Template matching works in a way that is very similar to filtering: slide the template image over every location in the target image, computing some sort of metric at each position. In practice, one commonly used choice for an error metric is the one that you've already used for matching keypoint descriptors: z-normalized sum square error. Another choice is normalized cross-correlation. Once these metrics have been computed, simply find the argmin (for SSE) or argmax (for NCC), and this will be the location of the best match.

Not so fast!!! What about scale!

Oh, no. As it turns out, the template I've provided is not the same scale as the Waldo in the image. To deal with this, you'll need to create an image pyramid for the template (See Szeliski 3.5, and Mubarak Shah's lecture on this topic). This essentially just means creating a sequence of downsampled images of the template, and trying each one in hopes that one of the resulting down-scaled templates matches the feature in the target image. Create a sequence of templates with which to perform feature matching, each one 1/2 the resolution of the previous (so 1/4 the total number of pixels). To avoid aliasing, before downsampling perform a σ=1 Gaussian Blur of the image. Once you've built your image pyramid, find the argmin/max in 3 dimensions (u,v,template scale).

Image Pyramids and Gaussian Reductions

An Image Pyramid showing a few downsampled template images.
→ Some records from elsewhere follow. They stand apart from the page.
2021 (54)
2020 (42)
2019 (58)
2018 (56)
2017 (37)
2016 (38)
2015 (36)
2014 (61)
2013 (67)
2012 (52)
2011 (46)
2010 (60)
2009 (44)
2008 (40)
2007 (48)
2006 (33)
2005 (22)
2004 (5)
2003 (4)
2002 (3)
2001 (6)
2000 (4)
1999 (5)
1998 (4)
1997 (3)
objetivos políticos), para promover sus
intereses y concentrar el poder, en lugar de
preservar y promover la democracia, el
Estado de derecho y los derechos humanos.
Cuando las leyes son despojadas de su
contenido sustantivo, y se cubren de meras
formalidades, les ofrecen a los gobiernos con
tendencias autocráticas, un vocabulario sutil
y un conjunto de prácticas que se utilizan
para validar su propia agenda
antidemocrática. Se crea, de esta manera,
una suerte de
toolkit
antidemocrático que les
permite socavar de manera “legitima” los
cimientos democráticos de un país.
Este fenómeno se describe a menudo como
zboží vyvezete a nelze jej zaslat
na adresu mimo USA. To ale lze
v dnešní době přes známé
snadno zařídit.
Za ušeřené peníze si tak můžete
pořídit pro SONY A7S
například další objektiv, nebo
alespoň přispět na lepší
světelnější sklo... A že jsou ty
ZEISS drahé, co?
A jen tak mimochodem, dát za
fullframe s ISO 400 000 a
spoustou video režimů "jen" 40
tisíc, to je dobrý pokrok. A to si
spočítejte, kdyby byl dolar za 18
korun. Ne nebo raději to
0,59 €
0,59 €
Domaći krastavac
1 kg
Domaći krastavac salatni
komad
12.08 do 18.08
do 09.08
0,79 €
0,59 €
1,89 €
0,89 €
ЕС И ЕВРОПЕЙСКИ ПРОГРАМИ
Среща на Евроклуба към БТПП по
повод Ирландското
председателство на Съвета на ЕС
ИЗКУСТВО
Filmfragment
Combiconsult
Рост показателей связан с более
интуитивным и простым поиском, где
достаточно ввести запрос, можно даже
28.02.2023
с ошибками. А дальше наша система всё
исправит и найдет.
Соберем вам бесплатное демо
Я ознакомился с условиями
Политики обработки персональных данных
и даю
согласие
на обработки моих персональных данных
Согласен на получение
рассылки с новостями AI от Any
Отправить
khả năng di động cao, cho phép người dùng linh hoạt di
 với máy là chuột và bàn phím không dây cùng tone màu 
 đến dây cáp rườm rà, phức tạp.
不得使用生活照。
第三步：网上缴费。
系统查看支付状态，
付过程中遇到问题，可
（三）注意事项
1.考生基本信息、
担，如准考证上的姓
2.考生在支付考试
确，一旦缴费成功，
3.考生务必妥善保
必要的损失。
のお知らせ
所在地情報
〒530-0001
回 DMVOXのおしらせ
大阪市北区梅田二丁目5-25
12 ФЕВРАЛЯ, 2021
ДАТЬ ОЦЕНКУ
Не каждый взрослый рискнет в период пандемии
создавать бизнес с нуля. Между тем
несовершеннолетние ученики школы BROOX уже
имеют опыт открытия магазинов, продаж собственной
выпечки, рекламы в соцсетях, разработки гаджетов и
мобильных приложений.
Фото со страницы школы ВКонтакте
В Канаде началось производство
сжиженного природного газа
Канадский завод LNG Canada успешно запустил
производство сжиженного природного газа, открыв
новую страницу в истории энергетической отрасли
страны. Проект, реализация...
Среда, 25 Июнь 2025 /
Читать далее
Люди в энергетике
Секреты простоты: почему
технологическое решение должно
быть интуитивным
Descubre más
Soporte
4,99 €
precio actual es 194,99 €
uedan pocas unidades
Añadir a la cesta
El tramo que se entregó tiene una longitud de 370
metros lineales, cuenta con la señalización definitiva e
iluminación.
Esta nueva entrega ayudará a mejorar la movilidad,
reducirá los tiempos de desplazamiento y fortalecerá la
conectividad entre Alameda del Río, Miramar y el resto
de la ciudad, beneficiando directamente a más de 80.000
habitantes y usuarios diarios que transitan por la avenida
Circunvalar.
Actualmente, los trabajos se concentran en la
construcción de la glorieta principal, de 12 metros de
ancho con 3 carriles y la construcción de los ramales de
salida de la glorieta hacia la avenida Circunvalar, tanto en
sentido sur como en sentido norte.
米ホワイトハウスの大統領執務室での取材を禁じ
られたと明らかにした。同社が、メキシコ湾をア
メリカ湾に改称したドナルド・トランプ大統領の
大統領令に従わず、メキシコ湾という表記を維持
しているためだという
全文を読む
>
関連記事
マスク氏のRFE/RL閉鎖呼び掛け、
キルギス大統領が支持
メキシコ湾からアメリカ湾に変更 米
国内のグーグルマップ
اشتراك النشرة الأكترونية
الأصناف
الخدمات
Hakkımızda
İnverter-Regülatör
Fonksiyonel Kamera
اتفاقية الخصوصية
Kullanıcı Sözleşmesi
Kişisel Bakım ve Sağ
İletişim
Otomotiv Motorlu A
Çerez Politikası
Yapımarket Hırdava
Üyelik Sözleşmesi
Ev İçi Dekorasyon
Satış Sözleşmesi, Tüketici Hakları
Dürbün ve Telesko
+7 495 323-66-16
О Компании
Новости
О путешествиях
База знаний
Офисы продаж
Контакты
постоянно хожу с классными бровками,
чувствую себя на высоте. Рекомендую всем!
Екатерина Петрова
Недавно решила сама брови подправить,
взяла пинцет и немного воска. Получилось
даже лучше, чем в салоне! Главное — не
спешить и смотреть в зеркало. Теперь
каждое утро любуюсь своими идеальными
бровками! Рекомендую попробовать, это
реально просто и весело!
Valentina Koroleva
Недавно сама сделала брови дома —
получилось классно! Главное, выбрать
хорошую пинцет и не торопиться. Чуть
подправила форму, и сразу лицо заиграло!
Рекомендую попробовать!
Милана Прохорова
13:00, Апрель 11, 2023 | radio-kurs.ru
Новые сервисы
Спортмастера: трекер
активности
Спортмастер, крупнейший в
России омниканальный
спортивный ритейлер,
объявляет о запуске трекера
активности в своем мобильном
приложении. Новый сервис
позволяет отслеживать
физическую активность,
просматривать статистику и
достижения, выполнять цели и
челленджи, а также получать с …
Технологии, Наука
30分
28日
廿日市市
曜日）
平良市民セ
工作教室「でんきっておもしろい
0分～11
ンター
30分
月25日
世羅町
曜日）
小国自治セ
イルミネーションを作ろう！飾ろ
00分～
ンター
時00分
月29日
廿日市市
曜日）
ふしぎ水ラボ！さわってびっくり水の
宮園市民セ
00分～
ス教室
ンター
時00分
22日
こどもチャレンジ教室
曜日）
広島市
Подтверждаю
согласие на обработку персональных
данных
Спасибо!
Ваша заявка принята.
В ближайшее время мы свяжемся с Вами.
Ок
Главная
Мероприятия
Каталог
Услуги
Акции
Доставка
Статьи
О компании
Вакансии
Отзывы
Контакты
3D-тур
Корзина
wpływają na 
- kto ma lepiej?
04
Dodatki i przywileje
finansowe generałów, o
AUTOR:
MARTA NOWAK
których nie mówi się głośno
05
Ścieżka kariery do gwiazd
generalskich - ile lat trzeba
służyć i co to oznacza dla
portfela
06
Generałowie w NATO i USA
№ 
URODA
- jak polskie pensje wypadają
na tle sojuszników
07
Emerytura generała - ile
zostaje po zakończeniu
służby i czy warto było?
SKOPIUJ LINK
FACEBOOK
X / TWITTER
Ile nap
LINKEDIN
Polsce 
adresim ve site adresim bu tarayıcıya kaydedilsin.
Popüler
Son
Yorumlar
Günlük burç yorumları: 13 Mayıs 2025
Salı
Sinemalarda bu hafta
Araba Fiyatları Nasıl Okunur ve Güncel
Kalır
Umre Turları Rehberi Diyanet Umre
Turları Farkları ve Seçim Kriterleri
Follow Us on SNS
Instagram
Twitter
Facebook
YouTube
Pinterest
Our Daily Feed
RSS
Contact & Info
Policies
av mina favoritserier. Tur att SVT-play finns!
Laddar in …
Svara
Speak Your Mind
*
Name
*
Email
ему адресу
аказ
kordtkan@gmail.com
# Function to perform the gaussian reduction
def reduce(template, a=.4, b=.25, c=.10):
    
    h = template.shape[0]
    w = template.shape[1]
    reduced = np.zeros((h//2, w//2))
    for i in range(2,h-2):
        for j in range(2,w-2):
            pixel_w = a*template[i][j] + b*template[i+1][j] + b*template[i-1][j] + c*template[i-2][j] + c*template[i+2][j]
            pixel_h = a*template[i][j] + b*template[i][j+1] + b*template[i][j-1] + c*template[i][j+2] + c*template[i][j-2]
            reduced[i//2][j//2] = (pixel_w + pixel_h) / 2
    
    # Just cut off the image border, it's easier this way
    new_h = reduced.shape[0]-4
    new_w = reduced.shape[1]-4
    trimmed = np.zeros((new_h, new_w))
    trimmed = reduced[2:reduced.shape[0]-2, 2:reduced.shape[1]-2]
    return trimmed
                            

# Function that creates the image pyramid calling the gaussian reduction
def create_pyramid(template):
    image_pyramid = []
    image_pyramid.append(template)
    while(template.shape[0] > 25):
        template = reduce(template)
        image_pyramid.append(template)
        
        
    return image_pyramid

image_pyramid = create_pyramid(waldo_template)
                            

There's Waldo!

# Find waldo
# Height and width of waldo_1.jpg
map_height = waldo_1.shape[0]
map_width = waldo_1.shape[1]
                                    
# Variables to store best_sse, and i,j of best_sse
best_sse = np.inf
best_location = None
                                    
for template in image_pyramid:
    temp_h = template.shape[0]
    temp_w = template.shape[1]
    print("Searcing for waldo with template of size :", (temp_h, temp_w))
    for i in range(temp_h, map_height):
        for j in range(temp_w, map_width):
            image_patch = waldo_1[i-temp_h:i, j-temp_w:j]
            sse = imp.sum_squared_error(template, image_patch)
            if(sse < best_sse):
                best_sse = sse
                best_location = [(i-temp_h,j-temp_w), template]
                                    
# Finished now print the best location!
print("Found waldo at: ", best_location[0])

                                

Shows the proposed location of Waldo!